De la misma forma hace con sus animales: los termina en su campo y compra además animales a varios productores vecinos para finalizarlos.

Jugar en primera

Sería una de las formas para imitar de parte de muchos productores, para poder pasar a jugar en primera (ya que, en la cadena productiva, el que genera solo la materia prima, se queda con menos del 10% de la misma. En cambio, alguien que le da valor agregado en origen se queda con un 40 o 50% del valor de la cadena de dicha materia prima).

Esto se debería tener en cuenta, ya que la inversión es mínima comparada a la que están acostumbrados a afrontar muchos productores al comprar una máquina cosechadora nueva o un tractor flamante de primera marca.

Otra propuesta sería que el Estado inicie el proceso de industrialización, que podría ser de distintas maneras: una que nuclee a la producción de la provincia o, en todo caso, que se incentive por zona, con grupos de productores armando sus plantas y procesando su materia prima, para generar ese plus de 40 o 50% más de ganancias de la cadena y que ese dinero quede en la provincia.
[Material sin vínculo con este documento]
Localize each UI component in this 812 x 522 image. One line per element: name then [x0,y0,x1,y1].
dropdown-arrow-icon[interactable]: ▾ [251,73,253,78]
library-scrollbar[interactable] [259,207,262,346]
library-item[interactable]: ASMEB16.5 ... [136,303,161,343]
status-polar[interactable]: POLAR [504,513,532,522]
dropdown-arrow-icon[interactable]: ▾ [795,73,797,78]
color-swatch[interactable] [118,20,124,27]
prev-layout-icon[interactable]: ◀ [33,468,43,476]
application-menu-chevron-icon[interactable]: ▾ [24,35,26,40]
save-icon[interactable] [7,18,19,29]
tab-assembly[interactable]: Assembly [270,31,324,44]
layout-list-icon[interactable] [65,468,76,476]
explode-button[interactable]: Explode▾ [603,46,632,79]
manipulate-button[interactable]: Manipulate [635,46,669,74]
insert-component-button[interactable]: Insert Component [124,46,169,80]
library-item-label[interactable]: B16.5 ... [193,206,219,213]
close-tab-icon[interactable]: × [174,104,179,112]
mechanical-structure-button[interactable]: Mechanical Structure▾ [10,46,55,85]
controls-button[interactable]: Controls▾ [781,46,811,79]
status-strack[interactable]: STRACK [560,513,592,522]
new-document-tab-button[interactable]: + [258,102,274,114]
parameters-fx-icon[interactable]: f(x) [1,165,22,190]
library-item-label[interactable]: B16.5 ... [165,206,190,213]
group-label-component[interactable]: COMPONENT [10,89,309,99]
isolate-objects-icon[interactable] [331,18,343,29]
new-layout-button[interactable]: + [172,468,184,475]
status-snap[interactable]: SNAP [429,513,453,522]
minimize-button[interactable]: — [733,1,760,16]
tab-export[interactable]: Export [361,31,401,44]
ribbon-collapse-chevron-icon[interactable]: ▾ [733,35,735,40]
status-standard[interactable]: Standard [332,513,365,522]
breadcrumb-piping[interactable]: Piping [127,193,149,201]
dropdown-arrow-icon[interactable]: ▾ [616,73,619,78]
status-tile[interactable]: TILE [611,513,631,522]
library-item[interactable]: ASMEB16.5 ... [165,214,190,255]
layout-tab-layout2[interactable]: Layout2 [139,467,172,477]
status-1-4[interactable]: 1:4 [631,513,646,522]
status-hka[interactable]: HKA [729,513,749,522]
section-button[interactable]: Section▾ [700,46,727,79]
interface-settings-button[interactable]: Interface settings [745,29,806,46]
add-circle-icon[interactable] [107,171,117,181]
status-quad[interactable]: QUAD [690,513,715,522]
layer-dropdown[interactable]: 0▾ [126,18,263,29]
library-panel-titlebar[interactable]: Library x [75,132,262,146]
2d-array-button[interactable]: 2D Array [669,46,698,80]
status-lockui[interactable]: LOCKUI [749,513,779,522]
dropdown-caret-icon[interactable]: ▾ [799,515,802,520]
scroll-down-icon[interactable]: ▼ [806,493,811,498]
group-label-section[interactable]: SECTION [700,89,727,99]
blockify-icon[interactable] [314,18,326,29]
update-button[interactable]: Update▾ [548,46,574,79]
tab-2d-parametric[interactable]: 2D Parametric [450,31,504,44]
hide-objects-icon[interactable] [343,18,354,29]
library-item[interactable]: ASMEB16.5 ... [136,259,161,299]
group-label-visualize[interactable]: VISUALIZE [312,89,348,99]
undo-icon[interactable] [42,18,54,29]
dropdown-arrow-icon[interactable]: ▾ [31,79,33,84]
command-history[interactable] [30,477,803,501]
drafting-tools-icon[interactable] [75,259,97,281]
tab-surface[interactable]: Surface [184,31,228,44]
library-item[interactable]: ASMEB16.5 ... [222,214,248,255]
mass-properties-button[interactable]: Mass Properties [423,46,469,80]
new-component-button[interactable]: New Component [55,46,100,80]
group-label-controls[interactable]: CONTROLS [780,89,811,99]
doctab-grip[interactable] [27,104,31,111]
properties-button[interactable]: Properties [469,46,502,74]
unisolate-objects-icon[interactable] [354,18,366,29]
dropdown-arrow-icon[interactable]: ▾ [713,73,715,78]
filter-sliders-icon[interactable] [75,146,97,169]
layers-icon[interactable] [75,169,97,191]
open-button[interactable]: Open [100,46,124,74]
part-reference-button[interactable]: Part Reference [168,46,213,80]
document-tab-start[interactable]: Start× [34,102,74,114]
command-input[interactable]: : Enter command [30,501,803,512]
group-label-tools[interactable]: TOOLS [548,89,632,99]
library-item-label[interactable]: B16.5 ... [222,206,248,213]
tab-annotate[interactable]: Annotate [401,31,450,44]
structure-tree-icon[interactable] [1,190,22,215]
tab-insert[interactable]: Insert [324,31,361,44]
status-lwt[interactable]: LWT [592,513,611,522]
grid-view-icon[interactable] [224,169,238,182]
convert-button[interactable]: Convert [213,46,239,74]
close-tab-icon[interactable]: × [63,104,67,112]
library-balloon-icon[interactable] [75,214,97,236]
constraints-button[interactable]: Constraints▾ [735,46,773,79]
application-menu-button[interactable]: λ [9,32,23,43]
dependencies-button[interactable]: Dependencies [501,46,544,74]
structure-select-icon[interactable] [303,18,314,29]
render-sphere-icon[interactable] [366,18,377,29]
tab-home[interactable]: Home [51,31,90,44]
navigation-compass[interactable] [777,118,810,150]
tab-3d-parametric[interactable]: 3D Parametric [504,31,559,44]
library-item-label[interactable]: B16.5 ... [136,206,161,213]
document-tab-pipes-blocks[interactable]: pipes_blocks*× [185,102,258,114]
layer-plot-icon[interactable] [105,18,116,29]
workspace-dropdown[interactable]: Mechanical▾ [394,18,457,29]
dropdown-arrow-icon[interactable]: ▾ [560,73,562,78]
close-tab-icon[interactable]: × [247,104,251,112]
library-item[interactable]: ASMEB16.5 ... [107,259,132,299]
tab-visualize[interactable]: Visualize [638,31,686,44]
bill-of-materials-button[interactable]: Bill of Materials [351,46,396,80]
Eso va a mejorar la situación de cada productor y de cada chaqueño, ya que la inyección de dinero en el sistema quedaría en la provincia, con todo el efecto multiplicador que ello significa en una economía local.

El rol de la industria y la actitud del productor

La superficie del cultivo de girasol descendió en las principales zonas debido al clima. Es urgente y prioritario en el Chaco la necesaria sinergia entre lo público y lo privado.

Hay un crecimiento de las tecnologías hoy aplicadas y disponibles en los girasoles para el control de maleza, como tecnologías Clearfield y agregado de valor con aceite alto oleico.

El rol más importante para este cultivo sería una sinergia entre lo público y lo privado, para poder proyectar el segundo cultivo más importante de la provincia del Chaco marcando los objetivos a cumplir con los diferentes aceites que se pueden extraer del girasol tanto linoleico, alto oleico o tales como girasol confitero. Como un agregado de especialidad realizado en la zona y dejado de hacer por los mercados nichos que existen en este cultivo, al que ya el maíz le pisa los talones y los resultados de esta campaña hablan por sí solos: en la anterior siembra se implantaron 253.290 hectáreas y en la actual no se superaron las 80.000 hectáreas de girasol, mientras que de maíz se sembraron en la anteúltima campaña 195.098 hectáreas contra las 230.000 que se alcanzarán ahora.

*El autor es ingeniero en producción primaria, asesor privado y técnico de la mesa agrícola del grupo Agroperfiles.